To do: State how many lines in the listing below include the string "aceptas". The answer is the number alone.

Data records:
-.-.-

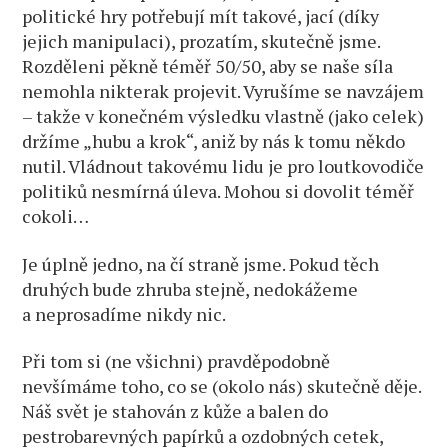
politické hry potřebují mít takové, jací (díky
jejich manipulaci), prozatím, skutečně jsme.
Rozděleni pěkně téměř 50/50, aby se naše síla
nemohla nikterak projevit. Vyrušíme se navzájem
– takže v konečném výsledku vlastně (jako celek)
držíme „hubu a krok“, aniž by nás k tomu někdo
nutil. Vládnout takovému lidu je pro loutkovodiče
politiků nesmírná úleva. Mohou si dovolit téměř
cokoli…
Je úplně jedno, na čí straně jsme. Pokud těch
druhých bude zhruba stejně, nedokážeme
a neprosadíme nikdy nic.
Při tom si (ne všichni) pravděpodobně
nevšímáme toho, co se (okolo nás) skutečně děje.
Náš svět je stahován z kůže a balen do
pestrobarevných papírků a ozdobných cetek,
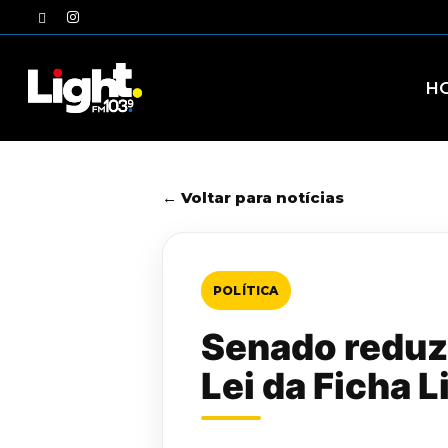
Skip
twitter
instagram
to
main
content
H
← Voltar para notícias
POLÍTICA
Senado reduz 
Lei da Ficha 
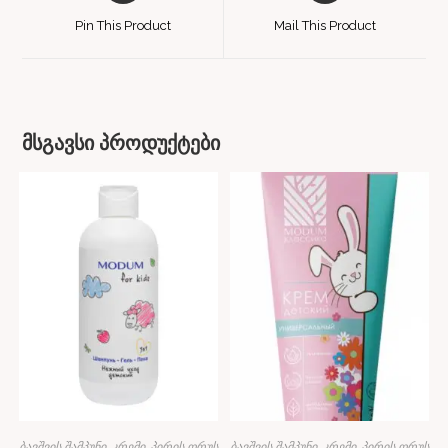
Pin This Product
Mail This Product
მსგავსი პროდუქტები
ბავშვის შამპუნი, კრემი, პირის ღრუს
ბავშვის შამპუნი, კრემი, პირის ღრუს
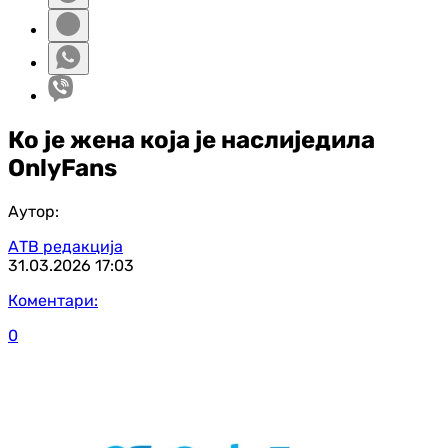
Ко је жена која је наслиједила
OnlyFans
Аутор:
АТВ редакција
31.03.2026
17:03
Коментари:
0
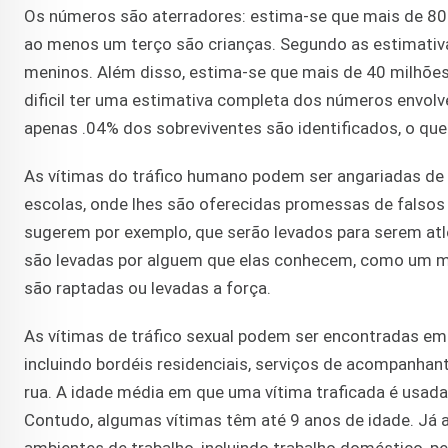
Os números são aterradores: estima-se que mais de 80
ao menos um terço são crianças. Segundo as estimati
meninos. Além disso, estima-se que mais de 40 milhõe
dificil ter uma estimativa completa dos números envolv
apenas .04% dos sobreviventes são identificados, o q
As vítimas do tráfico humano podem ser angariadas de 
escolas, onde lhes são oferecidas promessas de falsos 
sugerem por exemplo, que serão levados para serem atle
são levadas por alguem que elas conhecem, como um me
são raptadas ou levadas a força.
As vítimas de tráfico sexual podem ser encontradas em 
incluindo bordéis residenciais, serviços de acompanhan
rua. A idade média em que uma vítima traficada é usada 
Contudo, algumas vítimas têm até 9 anos de idade. Já 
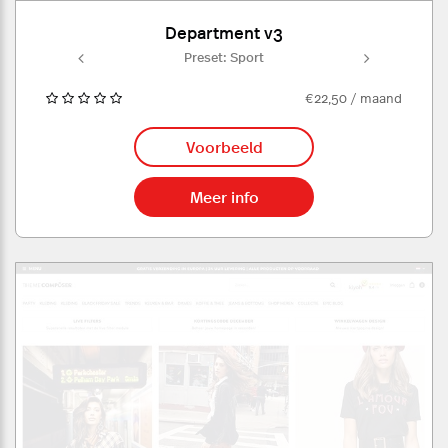
Department v3
rt
Preset: Sport
P
€22,50 / maand
Voorbeeld
Meer info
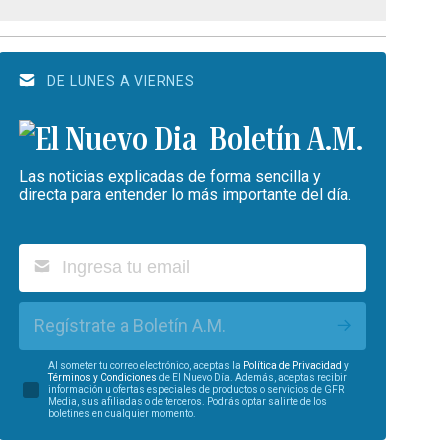
DE LUNES A VIERNES
Boletín A.M.
Las noticias explicadas de forma sencilla y
directa para entender lo más importante del día.
Regístrate a Boletín A.M.
Al someter tu correo electrónico, aceptas la
Política de Privacidad
y
Términos y Condiciones
de El Nuevo Día. Además, aceptas recibir
información u ofertas especiales de productos o servicios de GFR
Media, sus afiliadas o de terceros. Podrás optar salirte de los
boletines en cualquier momento.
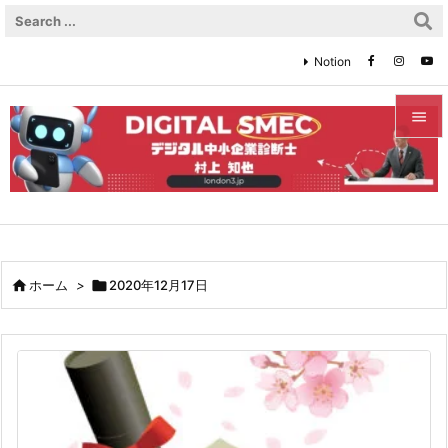
Notion


メニュ

サイド

前へ

ホーム
>

2020年12月17日

次へ

検索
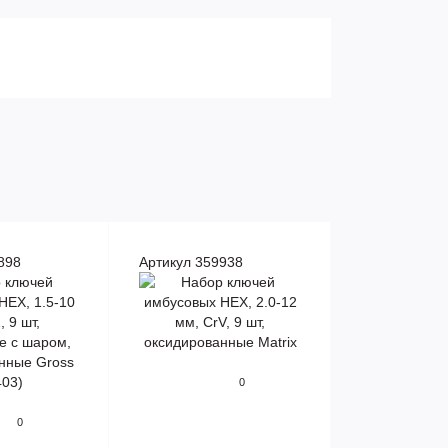
898
Артикул 359938
0
0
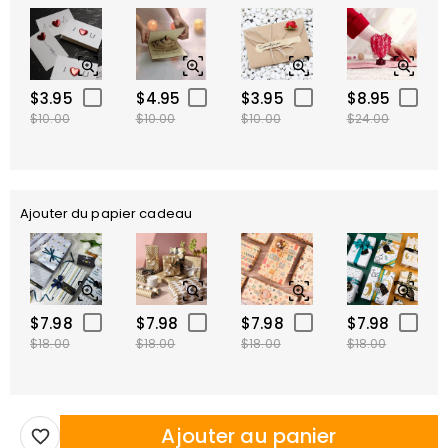
$3.95
$4.95
$3.95
$8.95
$10.00
$10.00
$10.00
$24.00
Ajouter du papier cadeau
$7.98
$7.98
$7.98
$7.98
$18.00
$18.00
$18.00
$18.00
Ajouter au panier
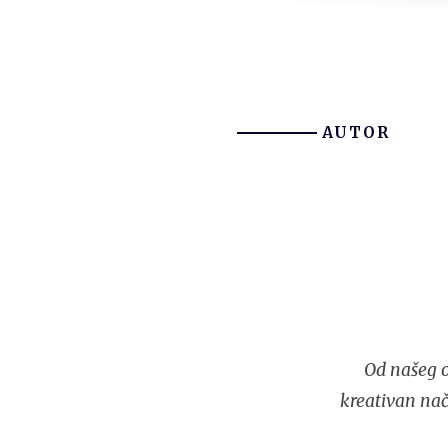
AUTOR
Od našeg o
kreativan nač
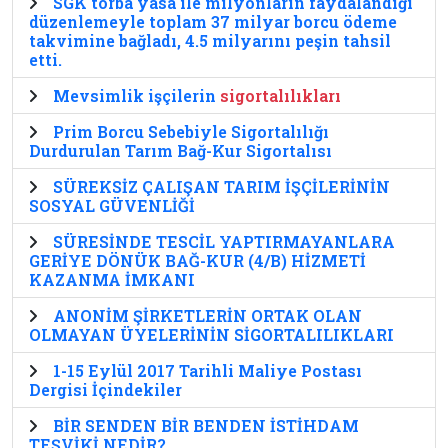
SGK torba yasa ile milyonların faydalandığı
düzenlemeyle toplam 37 milyar borcu ödeme
takvimine bağladı, 4.5 milyarını peşin tahsil
etti.
Mevsimlik işçilerin
sigortalılıkları
Prim Borcu Sebebiyle Sigortalılığı
Durdurulan Tarım Bağ-Kur Sigortalısı
SÜREKSİZ ÇALIŞAN TARIM İŞÇİLERİNİN
SOSYAL GÜVENLİĞİ
SÜRESİNDE TESCİL YAPTIRMAYANLARA
GERİYE DÖNÜK BAĞ-KUR (4/B) HİZMETİ
KAZANMA İMKANI
ANONİM ŞİRKETLERİN ORTAK OLAN
OLMAYAN ÜYELERİNİN SİGORTALILIKLARI
1-15 Eylül 2017 Tarihli Maliye Postası
Dergisi İçindekiler
BİR SENDEN BİR BENDEN İSTİHDAM
TEŞVİKİ NEDİR?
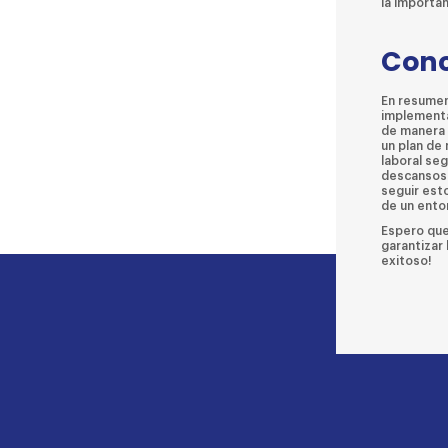
la importa
Conc
En resumen
implementa
de manera 
un plan de
laboral seg
descansos 
seguir est
de un ento
Espero que 
garantizar
exitoso!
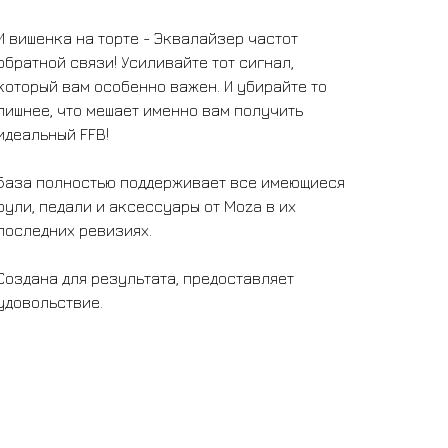
И вишенка на торте - Эквалайзер частот
обратной связи! Усиливайте тот сигнал,
который вам особенно важен. И убирайте то
лишнее, что мешает именно вам получить
идеальный FFB!
База полностью поддерживает все имеющиеся
рули, педали и аксессуары от Moza в их
последних ревизиях.
Создана для результата, предоставляет
удовольствие.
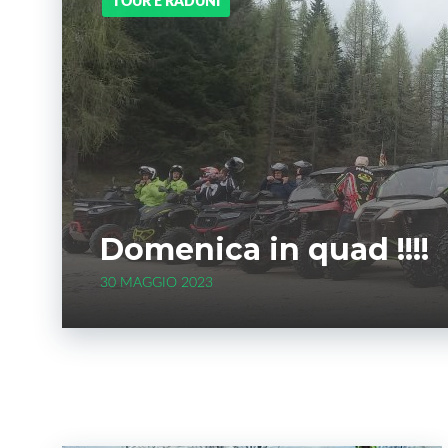
TOUR E RADUNI
Domenica in quad !!!!
30 MAGGIO 2023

-.-.-

Task solution: 2